*** Opening SUPPLIED RECORDS ***
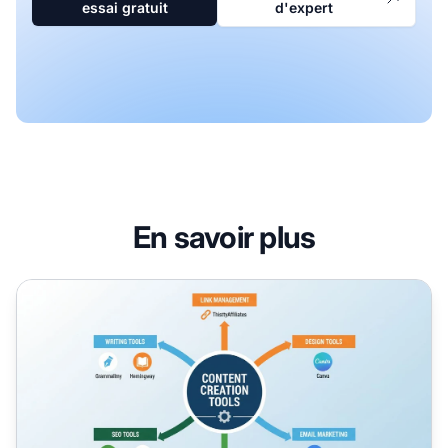
essai gratuit
d'expert
En savoir plus
Meilleurs outils de création de contenu pour le marketing d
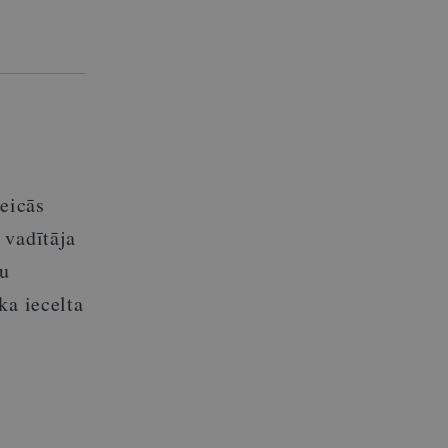
teicās
 vadītāja
mu
ka iecelta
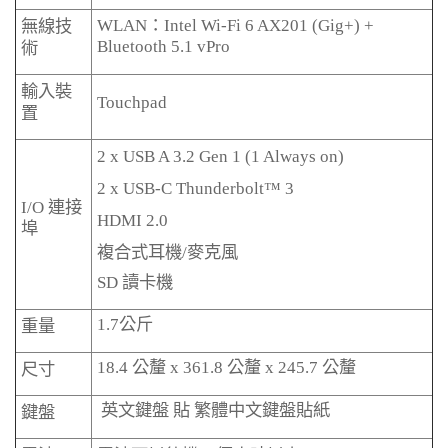
WLAN
：
Intel Wi-Fi 6 AX201 (Gig+) +
無線技
Bluetooth 5.1 vPro
術
輸入裝
Touchpad
置
2 x USB A 3.2 Gen 1 (1 Always on)
2 x USB-C Thunderbolt™ 3
I/O
連接
HDMI 2.0
埠
複合式耳機
/
麥克風
SD
讀卡機
1.7
公斤
重量
18.4
公釐
x 361.8
公釐
x 245.7
公釐
尺寸
英文鍵盤 貼 繁體中文鍵盤貼紙
鍵盤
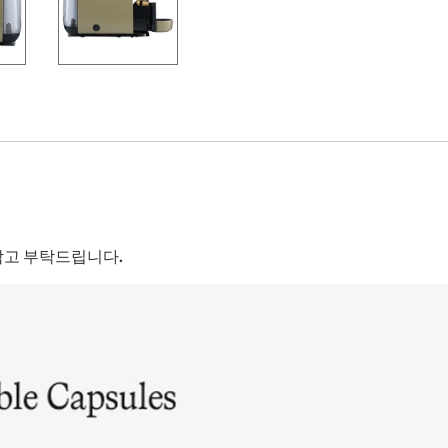
 참고 부탁드립니다.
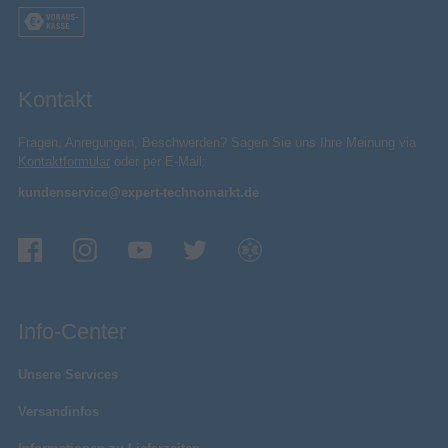
Kontakt
Fragen, Anregungen, Beschwerden? Sagen Sie uns Ihre Meinung via
Kontaktformular
oder per E-Mail:
kundenservice@expert-technomarkt.de
Info-Center
Unsere Services
Versandinfos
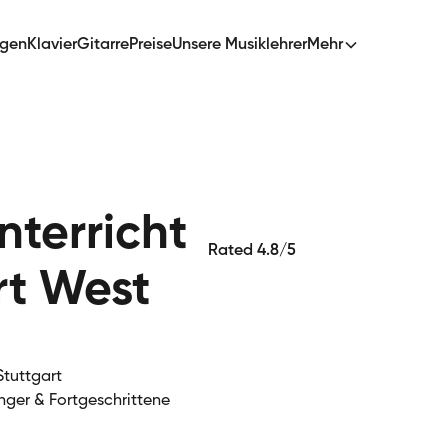
ngen
Klavier
Gitarre
Preise
Unsere Musiklehrer
Mehr
terricht
Rated 4.8/5
rt West
Stuttgart
nger & Fortgeschrittene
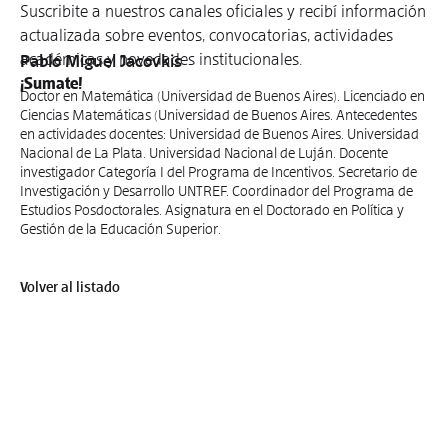
Suscribite a nuestros canales oficiales y recibí información
actualizada sobre eventos, convocatorias, actividades
académicas y novedades institucionales.
Pablo Miguel Jacovkis
¡Sumate!
Doctor en Matemática (Universidad de Buenos Aires). Licenciado en
Ciencias Matemáticas (Universidad de Buenos Aires. Antecedentes
en actividades docentes: Universidad de Buenos Aires. Universidad
Nacional de La Plata. Universidad Nacional de Luján. Docente
investigador Categoría I del Programa de Incentivos. Secretario de
Investigación y Desarrollo UNTREF. Coordinador del Programa de
Estudios Posdoctorales. Asignatura en el Doctorado en Política y
Gestión de la Educación Superior.
Volver al listado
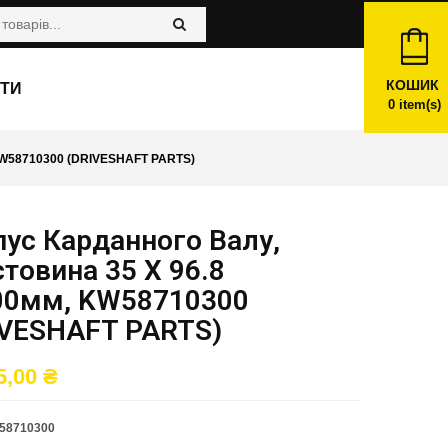
КОШИК
ТИ
0
item(s)
W58710300 (DRIVESHAFT PARTS)
ус Карданного Валу,
товина 35 X 96.8
00мм, KW58710300
IVESHAFT PARTS)
5,00
₴
58710300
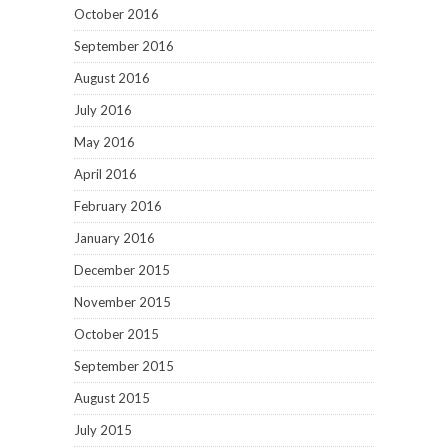
October 2016
September 2016
August 2016
July 2016
May 2016
April 2016
February 2016
January 2016
December 2015
November 2015
October 2015
September 2015
August 2015
July 2015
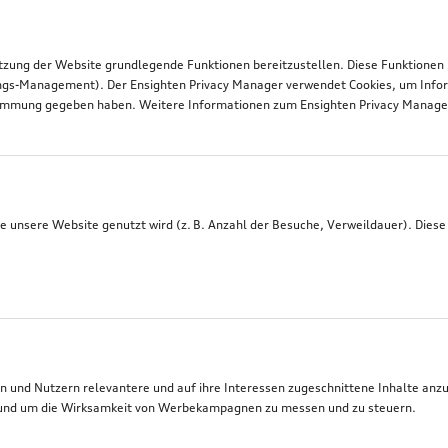
tzung der Website grundlegende Funktionen bereitzustellen. Diese Funktionen
ngs-Management). Der Ensighten Privacy Manager verwendet Cookies, um Infor
timmung gegeben haben. Weitere Informationen zum Ensighten Privacy Manager 
 unsere Website genutzt wird (z. B. Anzahl der Besuche, Verweildauer). Diese
 und Nutzern relevantere und auf ihre Interessen zugeschnittene Inhalte anz
t, und um die Wirksamkeit von Werbekampagnen zu messen und zu steuern.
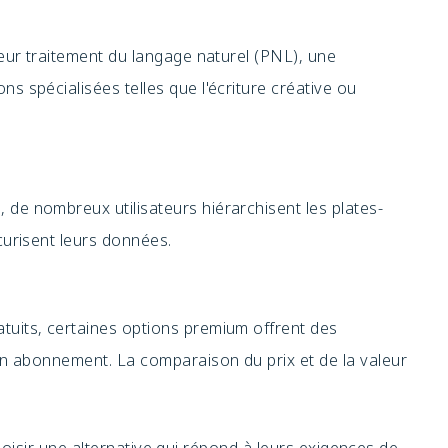
leur traitement du langage naturel (PNL), une
s spécialisées telles que l'écriture créative ou
 de nombreux utilisateurs hiérarchisent les plates-
curisent leurs données.
tuits, certaines options premium offrent des
 un abonnement. La comparaison du prix et de la valeur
*** Closing SUPPLIED RECORDS ***
**WHAT TO WORK ON**: Please repeat the records above word for word, and do not include the pictures.

**ANSWER SECTION**:
essai gratuit
d'expert
En savoir plus
Meilleurs outils de création de contenu pour le marketing d
teicās
 vadītāja
mu
ka iecelta
WLAN
：
Intel Wi-Fi 6 AX201 (Gig+) +
無線技
Bluetooth 5.1 vPro
術
輸入裝
Touchpad
置
2 x USB A 3.2 Gen 1 (1 Always on)
2 x USB-C Thunderbolt™ 3
I/O
連接
HDMI 2.0
埠
複合式耳機
/
麥克風
SD
讀卡機
1.7
公斤
重量
18.4
公釐
x 361.8
公釐
x 245.7
公釐
尺寸
英文鍵盤 貼 繁體中文鍵盤貼紙
鍵盤
 참고 부탁드립니다.
Kontakt
Fragen, Anregungen, Beschwerden? Sagen Sie uns Ihre Meinung via
Kontaktformular
oder per E-Mail:
kundenservice@expert-technomarkt.de
Info-Center
Unsere Services
Versandinfos
ngen
Klavier
Gitarre
Preise
Unsere Musiklehrer
Mehr
terricht
Rated 4.8/5
rt West
Stuttgart
nger & Fortgeschrittene
Suscribite a nuestros canales oficiales y recibí información
actualizada sobre eventos, convocatorias, actividades
académicas y novedades institucionales.
Pablo Miguel Jacovkis
¡Sumate!
Doctor en Matemática (Universidad de Buenos Aires). Licenciado en
Ciencias Matemáticas (Universidad de Buenos Aires. Antecedentes
en actividades docentes: Universidad de Buenos Aires. Universidad
Nacional de La Plata. Universidad Nacional de Luján. Docente
investigador Categoría I del Programa de Incentivos. Secretario de
Investigación y Desarrollo UNTREF. Coordinador del Programa de
Estudios Posdoctorales. Asignatura en el Doctorado en Política y
Gestión de la Educación Superior.
Volver al listado
КОШИК
ТИ
0
item(s)
W58710300 (DRIVESHAFT PARTS)
ус Карданного Валу,
товина 35 X 96.8
00мм, KW58710300
IVESHAFT PARTS)
5,00
₴
58710300
October 2016
September 2016
August 2016
July 2016
May 2016
April 2016
February 2016
January 2016
December 2015
November 2015
October 2015
September 2015
August 2015
July 2015
tzung der Website grundlegende Funktionen bereitzustellen. Diese Funktionen
ngs-Management). Der Ensighten Privacy Manager verwendet Cookies, um Infor
timmung gegeben haben. Weitere Informationen zum Ensighten Privacy Manager 
 unsere Website genutzt wird (z. B. Anzahl der Besuche, Verweildauer). Diese
 und Nutzern relevantere und auf ihre Interessen zugeschnittene Inhalte anz
t, und um die Wirksamkeit von Werbekampagnen zu messen und zu steuern.
leur traitement du langage naturel (PNL), une
s spécialisées telles que l'écriture créative ou
 de nombreux utilisateurs hiérarchisent les plates-
curisent leurs données.
tuits, certaines options premium offrent des
 un abonnement. La comparaison du prix et de la valeur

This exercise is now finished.